Exclude the pictures from your copy, and reproduce each entry below verbatim.

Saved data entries
☆ ☆ ☆
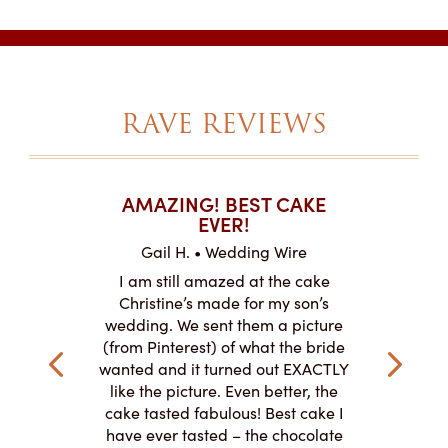
RAVE REVIEWS
T CAKES
AMAZING! BEST CAKE
I CAN
.
EVER!
ABOU
 Wire
Gail H. • Wedding Wire
LJ •
mpletely
I am still amazed at the cake
I ordere
the look of
Christine’s made for my son’s
sheet c
ke and but
wedding. We sent them a picture
amazing.
cially the
(from Pinterest) of what the bride
round fo
ristine’s is
wanted and it turned out EXACTLY
chocolate
 with and
like the picture. Even better, the
and was 
le on how
cake tasted fabulous! Best cake I
They did a
lly need for
have ever tasted – the chocolate
You de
☆ ☆ ☆
> _RESULT BELOW_
RAVE REVIEWS
T CAKES
AMAZING! BEST CAKE
I CAN
.
EVER!
ABOU
 Wire
Gail H. • Wedding Wire
LJ •
mpletely
I am still amazed at the cake
I ordere
the look of
Christine’s made for my son’s
sheet c
ke and but
wedding. We sent them a picture
amazing.
cially the
(from Pinterest) of what the bride
round fo
ristine’s is
wanted and it turned out EXACTLY
chocolate
 with and
like the picture. Even better, the
and was 
le on how
cake tasted fabulous! Best cake I
They did a
lly need for
have ever tasted – the chocolate
You de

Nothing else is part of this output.